A novel by Kristina Ross about first-year students at an acting school has won the final Vogel award.

Author, actor and the 2024 The Australian/Vogel’s award winner Kristina Ross near her home on the Gold Coast. Picture: Lyndon Mechielsen
Author, actor and the 2024 The Australian/Vogel’s award winner Kristina Ross near her home on the Gold Coast. Picture: Lyndon Mechielsen

In the nick of time, Kristina Ross has won The Australian/Vogel’s Literary Prize.

In the nick of time, because she has recently turned 35 and that was the cut-off age for writers who wanted to enter, and because this is the last year for the Vogel.

First Year by Kristina Ross.
First Year by Kristina Ross.

Ross, who lives on the Gold Coast, entered a manuscript about first year students at a prestigious acting school.

First Year, as the book is called, takes seriously the ambitions of these youngsters, as they work on their craft.

Ross could relate: at the age of 17, she left Queensland for the Victoria College of the Arts in Melbourne. She became an actor – and married one, in the shape of Tim Ross – before deciding that she wanted to create stories of her own, and work behind the scenes, as well as on stage.

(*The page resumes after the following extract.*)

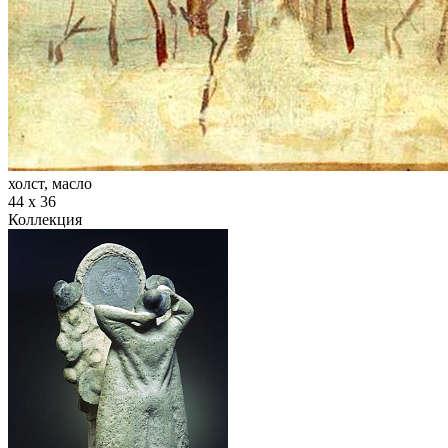
холст, масло
44 х 36
Коллекция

She worked on her manuscript for several years, before plucking up the courage to enter the Vogel.

“I could not believe I’d won,” she says.

Her prize includes publication by Australian publishers Allen & Unwin, meaning her book will be on the shelves this week.

Ross got the first copy hot off the press a few weeks back, and “burst into tears. It has been on the horizon for so long – a dream of mine, to have my novel published, and now it’s happened.”

Ross says she shopped the manuscript around a few times while it was still in formation, and “truthfully that was really hard. That was eye-opening to me. You know, I’ve always thought okay, you do the work, and then you find a home for it, but you have to be resilient.

“The Vogel prize was honestly the last opportunity for me before, I don’t know, the manuscript might have gone into the bottom drawer.”

First Year will be the last winner of the Vogel. After 44 years, the prize will get a new sponsor next year, with HarperCollins taking over management of The Australian’s new prize for fiction. The prize money will be increased, and there will be no age barrier to entry.

Read an interview with Vogel Prize 2024 winner Kristina Ross in the Review section of The Weekend Australian

Caroline Overington
Caroline OveringtonLiterary Editor

Caroline Overington has twice won Australia’s most prestigious award for journalism, the Walkley Award for Investigative Journalism; she has also won the Sir Keith Murdoch award for Journalistic Excellence; and the richest prize for business writing, the Blake Dawson Prize. She writes thrillers for HarperCollins, and she's the author of Last Woman Hanged, which won the Davitt Award for True Crime Writing.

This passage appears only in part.